(EXERCISE DIRECTIONS): Count how many lines of the data below contain the string "iráni"; the reply should be that number alone.

---+---

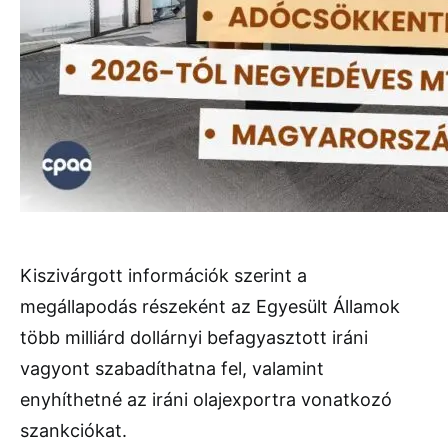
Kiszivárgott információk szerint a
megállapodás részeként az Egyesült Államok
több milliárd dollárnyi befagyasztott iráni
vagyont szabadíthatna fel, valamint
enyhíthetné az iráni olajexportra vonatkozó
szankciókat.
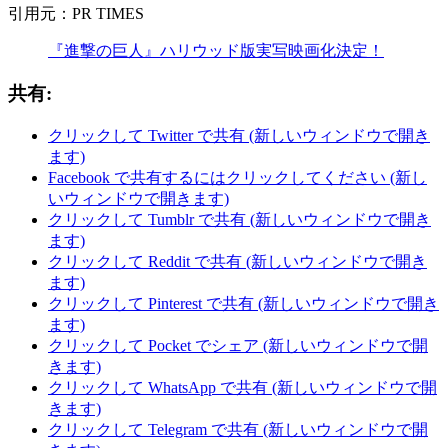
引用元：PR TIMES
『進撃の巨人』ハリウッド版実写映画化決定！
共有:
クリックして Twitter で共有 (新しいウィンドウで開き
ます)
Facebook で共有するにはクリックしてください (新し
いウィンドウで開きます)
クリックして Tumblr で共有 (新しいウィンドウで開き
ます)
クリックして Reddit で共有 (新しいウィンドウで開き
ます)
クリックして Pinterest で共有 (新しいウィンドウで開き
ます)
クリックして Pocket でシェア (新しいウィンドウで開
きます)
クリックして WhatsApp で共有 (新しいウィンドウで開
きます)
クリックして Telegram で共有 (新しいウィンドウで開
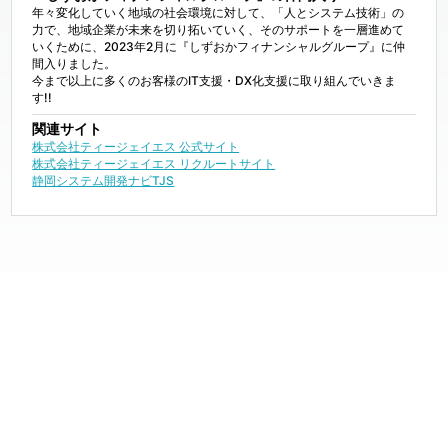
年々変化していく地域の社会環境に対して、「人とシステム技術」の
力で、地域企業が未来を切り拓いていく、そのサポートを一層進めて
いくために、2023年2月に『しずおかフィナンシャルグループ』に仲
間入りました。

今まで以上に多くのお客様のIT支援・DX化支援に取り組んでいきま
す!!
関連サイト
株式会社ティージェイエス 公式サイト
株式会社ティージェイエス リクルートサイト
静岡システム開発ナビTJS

---+---

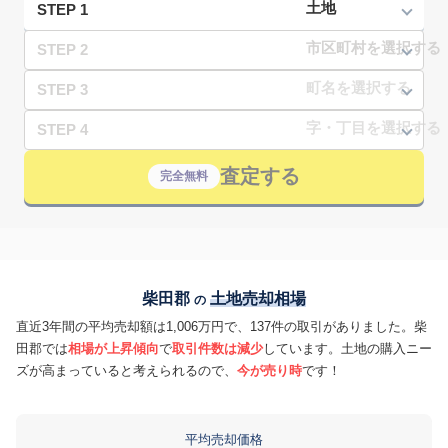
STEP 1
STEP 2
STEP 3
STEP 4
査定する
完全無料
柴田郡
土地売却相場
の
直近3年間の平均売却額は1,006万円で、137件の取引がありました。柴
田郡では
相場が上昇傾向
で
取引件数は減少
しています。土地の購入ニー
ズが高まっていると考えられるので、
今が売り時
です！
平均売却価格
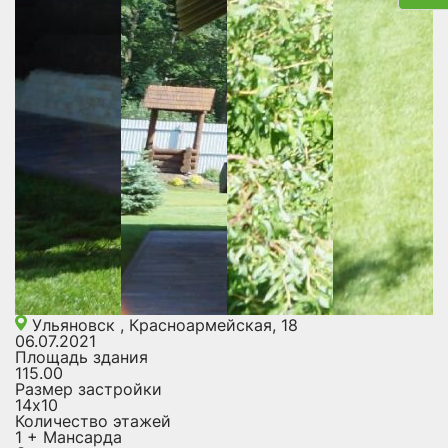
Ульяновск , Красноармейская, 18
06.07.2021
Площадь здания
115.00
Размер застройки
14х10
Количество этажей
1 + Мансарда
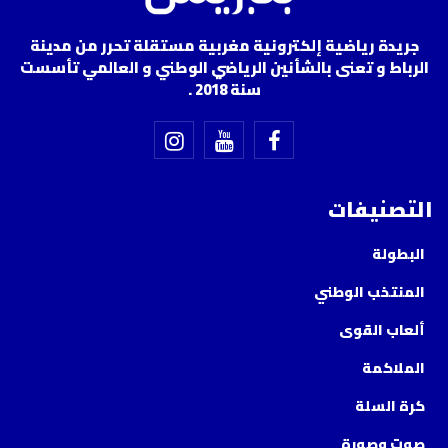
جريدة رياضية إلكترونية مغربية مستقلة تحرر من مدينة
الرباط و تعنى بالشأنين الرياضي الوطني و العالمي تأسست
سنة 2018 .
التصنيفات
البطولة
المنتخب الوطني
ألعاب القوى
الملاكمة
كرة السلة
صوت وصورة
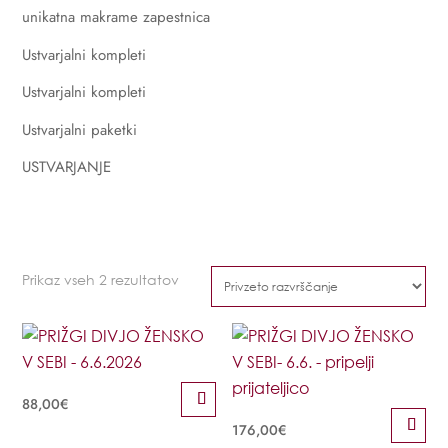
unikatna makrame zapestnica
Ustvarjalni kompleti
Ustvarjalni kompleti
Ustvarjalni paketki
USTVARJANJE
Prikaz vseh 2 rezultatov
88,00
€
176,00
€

---+---

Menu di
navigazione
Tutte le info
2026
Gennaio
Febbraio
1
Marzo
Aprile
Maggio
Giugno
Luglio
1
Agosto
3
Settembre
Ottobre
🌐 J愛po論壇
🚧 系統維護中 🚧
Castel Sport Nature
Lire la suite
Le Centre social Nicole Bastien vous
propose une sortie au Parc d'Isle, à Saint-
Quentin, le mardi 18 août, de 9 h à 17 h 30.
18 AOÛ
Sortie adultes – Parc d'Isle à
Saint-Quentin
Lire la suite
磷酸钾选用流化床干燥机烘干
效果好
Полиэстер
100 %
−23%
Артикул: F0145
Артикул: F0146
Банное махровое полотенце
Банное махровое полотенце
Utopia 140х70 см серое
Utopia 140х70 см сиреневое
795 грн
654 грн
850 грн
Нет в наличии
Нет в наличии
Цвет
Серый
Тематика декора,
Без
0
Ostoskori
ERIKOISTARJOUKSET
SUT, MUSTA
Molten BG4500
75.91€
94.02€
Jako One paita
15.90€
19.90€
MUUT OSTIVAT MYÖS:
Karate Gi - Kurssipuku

---+---

(ANSWER SECTION): 2